-------- Raw data --------
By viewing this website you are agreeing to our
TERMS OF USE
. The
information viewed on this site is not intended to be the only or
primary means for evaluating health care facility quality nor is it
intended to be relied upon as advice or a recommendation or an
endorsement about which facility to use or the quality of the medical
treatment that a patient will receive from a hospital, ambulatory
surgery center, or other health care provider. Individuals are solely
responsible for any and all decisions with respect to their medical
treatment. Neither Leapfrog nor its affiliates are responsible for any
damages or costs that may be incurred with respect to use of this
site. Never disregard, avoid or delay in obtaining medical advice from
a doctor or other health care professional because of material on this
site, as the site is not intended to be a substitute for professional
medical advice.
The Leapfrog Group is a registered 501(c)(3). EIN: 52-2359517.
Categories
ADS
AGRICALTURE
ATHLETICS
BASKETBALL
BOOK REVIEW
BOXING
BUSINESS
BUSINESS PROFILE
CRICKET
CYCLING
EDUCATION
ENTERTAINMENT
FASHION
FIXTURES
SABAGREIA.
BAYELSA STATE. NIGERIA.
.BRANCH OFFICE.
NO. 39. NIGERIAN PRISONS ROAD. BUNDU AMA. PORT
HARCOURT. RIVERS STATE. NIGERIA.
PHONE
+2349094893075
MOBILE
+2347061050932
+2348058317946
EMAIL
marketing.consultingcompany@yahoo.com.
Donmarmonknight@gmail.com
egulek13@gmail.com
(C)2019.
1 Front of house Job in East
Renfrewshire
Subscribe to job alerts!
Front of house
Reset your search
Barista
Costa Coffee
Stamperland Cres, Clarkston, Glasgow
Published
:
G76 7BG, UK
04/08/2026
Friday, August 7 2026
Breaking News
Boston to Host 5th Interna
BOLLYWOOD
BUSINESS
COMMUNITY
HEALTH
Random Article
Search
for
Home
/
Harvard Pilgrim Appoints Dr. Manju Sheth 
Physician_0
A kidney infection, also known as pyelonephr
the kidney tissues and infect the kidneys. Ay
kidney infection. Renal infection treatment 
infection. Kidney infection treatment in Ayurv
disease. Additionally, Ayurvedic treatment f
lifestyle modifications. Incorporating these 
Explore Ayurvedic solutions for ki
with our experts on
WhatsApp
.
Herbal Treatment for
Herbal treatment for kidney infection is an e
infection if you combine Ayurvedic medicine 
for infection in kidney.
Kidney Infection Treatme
--------
• What is required: Print out the entire listing above without any change.

• Exercise answer:
By viewing this website you are agreeing to our
TERMS OF USE
. The
information viewed on this site is not intended to be the only or
primary means for evaluating health care facility quality nor is it
intended to be relied upon as advice or a recommendation or an
endorsement about which facility to use or the quality of the medical
treatment that a patient will receive from a hospital, ambulatory
surgery center, or other health care provider. Individuals are solely
responsible for any and all decisions with respect to their medical
treatment. Neither Leapfrog nor its affiliates are responsible for any
damages or costs that may be incurred with respect to use of this
site. Never disregard, avoid or delay in obtaining medical advice from
a doctor or other health care professional because of material on this
site, as the site is not intended to be a substitute for professional
medical advice.
The Leapfrog Group is a registered 501(c)(3). EIN: 52-2359517.
Categories
ADS
AGRICALTURE
ATHLETICS
BASKETBALL
BOOK REVIEW
BOXING
BUSINESS
BUSINESS PROFILE
CRICKET
CYCLING
EDUCATION
ENTERTAINMENT
FASHION
FIXTURES
SABAGREIA.
BAYELSA STATE. NIGERIA.
.BRANCH OFFICE.
NO. 39. NIGERIAN PRISONS ROAD. BUNDU AMA. PORT
HARCOURT. RIVERS STATE. NIGERIA.
PHONE
+2349094893075
MOBILE
+2347061050932
+2348058317946
EMAIL
marketing.consultingcompany@yahoo.com.
Donmarmonknight@gmail.com
egulek13@gmail.com
(C)2019.
1 Front of house Job in East
Renfrewshire
Subscribe to job alerts!
Front of house
Reset your search
Barista
Costa Coffee
Stamperland Cres, Clarkston, Glasgow
Published
:
G76 7BG, UK
04/08/2026
Friday, August 7 2026
Breaking News
Boston to Host 5th Interna
BOLLYWOOD
BUSINESS
COMMUNITY
HEALTH
Random Article
Search
for
Home
/
Harvard Pilgrim Appoints Dr. Manju Sheth 
Physician_0
A kidney infection, also known as pyelonephr
the kidney tissues and infect the kidneys. Ay
kidney infection. Renal infection treatment 
infection. Kidney infection treatment in Ayurv
disease. Additionally, Ayurvedic treatment f
lifestyle modifications. Incorporating these 
Explore Ayurvedic solutions for ki
with our experts on
WhatsApp
.
Herbal Treatment for
Herbal treatment for kidney infection is an e
infection if you combine Ayurvedic medicine 
for infection in kidney.
Kidney Infection Treatme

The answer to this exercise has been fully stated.